A long-lived compact jet in the black hole X-ray binary candidate AT2019wey

TL;DR

This study reports the detection of a long-lived, compact jet in the black hole X-ray binary candidate AT2019wey, using VLBI observations that reveal a stable, flat-spectrum radio source with no apparent motion, constraining its distance and natal kick.

Contribution

First VLBI observations of AT2019wey revealing a persistent, compact jet and constraining its distance and velocity, providing insights into black hole formation and jet properties.

Findings

Detected a stable, flat-spectrum radio source indicating a compact jet.

Constrained the source distance to at least 6 kpc based on scatter broadening.
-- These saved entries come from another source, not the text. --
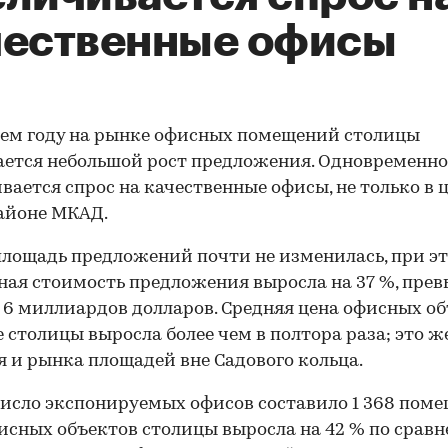
чественные офисы
ем году на рынке офисных помещений столицы
ется небольшой рост предложения. Одновременно
вается спрос на качественные офисы, не только в ц
районе МКАД.
лощадь предложений почти не изменилась, при э
ая стоимость предложения выросла на 37 %, пре
 6 миллиардов долларов. Средняя цена офисных о
е столицы выросла более чем в полтора раза; это ж
я и рынка площадей вне Садового кольца.
исло экспонируемых офисов составило 1 368 пом
исных объектов столицы выросла на 42 % по сравн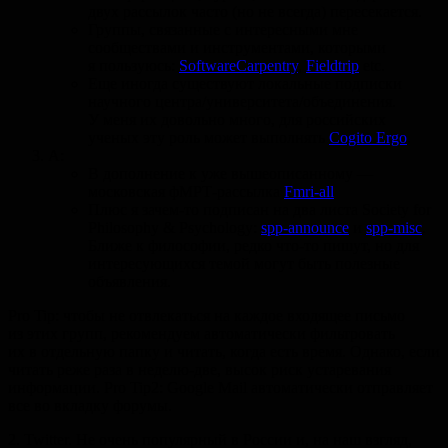
двух рассылок часто (но не всегда) пересекается.
Группы, связанные с интересными мне
сообществами и инструментами, которыми
я пользуюсь:
SoftwareCarpentry
,
Fieldtrip
etc.
Еще иногда существуют локальные подписки
научного центра/университета/объединения.
У меня их довольно много, для российских
ученых эту роль может выполнять
Cogito Ergo
.
А:
В дополнение к уже вышеописанному —
московская фМРТ-рассылка
Fmri-all
Плюс я зачем-то подписан на два листа Society for
Philosophy & Psychology:
spp-announce
и
spp-misc
.
Ближе к философии, редко что-то пишут, но для
интересующихся темой могут быть полезные
объявления.
Pro Tip: чтобы не отвлекаться на каждое входящее письмо
из этих групп, рекомендуем автоматически фильтровать
их в отдельную папку и читать, когда есть время. Однако, если
читать реже раза в неделю-две, высок риск устаревания
информации. Pro Tip2: Google Mail автоматически отправляет
все во вкладку форумы.
2. Twitter. Не очень популярный в России и, на наш взгляд,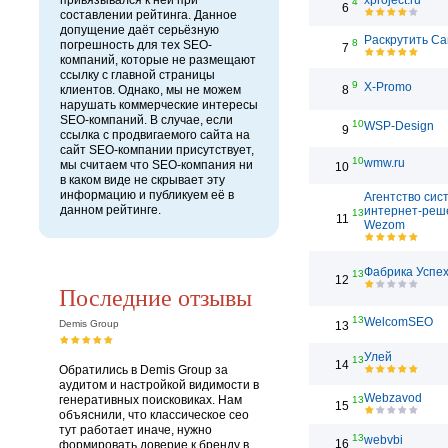
привязывался к ней при
xproject.ru
4
6
составлении рейтинга. Данное
допущение даёт серьёзную
Раскрутить Са
8
погрешность для тех SEO-
7
компаний, которые не размещают
ссылку с главной страницы
9
X-Promo
клиентов. Однако, мы не можем
8
нарушать коммерческие интересы
SEO-компаний. В случае, если
10
WSP-Design
9
ссылка с продвигаемого сайта на
сайт SEO-компании присутствует,
10
wmw.ru
мы считаем что SEO-компания ни
10
в каком виде не скрывает эту
информацию и публикуем её в
Агентство сис
данном рейтинге.
интернет-реш
13
11
Wezom
Фабрика Успе
13
12
Последние отзывы
13
WelcomSEO
Demis Group
13
Улей
13
14
Обратились в Demis Group за
аудитом и настройкой видимости в
Webzavod
генеративных поисковиках. Нам
13
15
объяснили, что классическое сео
тут работает иначе, нужно
13
webvbi
16
формировать доверие к бренду в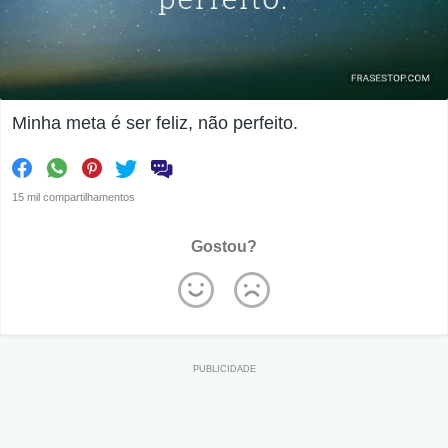
Minha meta é ser feliz, não perfeito.
15 mil compartilhamentos
Gostou?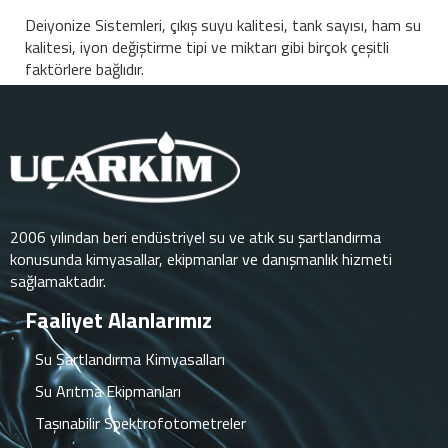
Deiyonize Sistemleri, çıkış suyu kalitesi, tank sayısı, ham su
kalitesi, iyon değiştirme tipi ve miktarı gibi birçok çeşitli
faktörlere bağlıdır.
2006 yılından beri endüstriyel su ve atık su şartlandırma
konusunda kimyasallar, ekipmanlar ve danışmanlık hizmeti
sağlamaktadır.
Faaliyet Alanlarımız
Su Şartlandırma Kimyasalları
Su Arıtma Ekipmanları
Taşınabilir Spektrofotometreler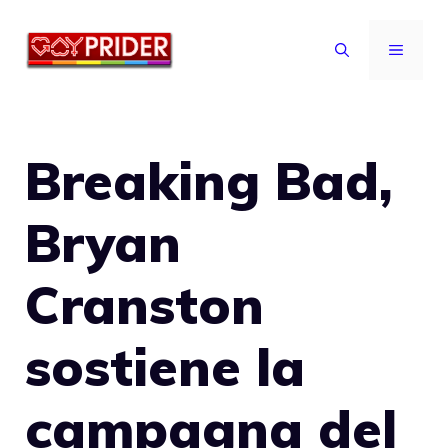
Vai
al
MENU
contenuto
Breaking Bad,
Bryan
Cranston
sostiene la
campagna del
Estimated the upper limit of the peculiar velocity, suggesting a natal kick during black hole formation.

Abstract

AT2019wey is a transient discovered by the Asteroid Terrestrial-impact Last Alert System (ATLAS) survey in December of 2019. Follow-up optical, radio, and X-ray observations led to classification of this source as a Galactic black hole X-ray binary. We carried out one-epoch 6.7 GHz European VLBI (Very Long Baseline Interferometry) Network (EVN) and two-epoch multiple-frequency (1.6, 4.5, 6.7 GHz) Very Long Baseline Array (VLBA) observations within a year after its discovery. These observations reveal a fading and flat-spectrum radio source with no discernible motion. These features suggest the detection of a compact jet. The source appears resolved at milliarcsecond scales, and the source angular size versus frequency trend is consistent with scatter broadening. This allows us to constrain the lower limit of the source distance to 6 kpc, if the scattering medium is in a Galactic spiral arm. For a source location larger than 3 kpc, the estimated upper limit of the peculiar velocity, relative to the local standard of rest, suggests the asymmetric natal kick may have occurred during the black hole formation stage.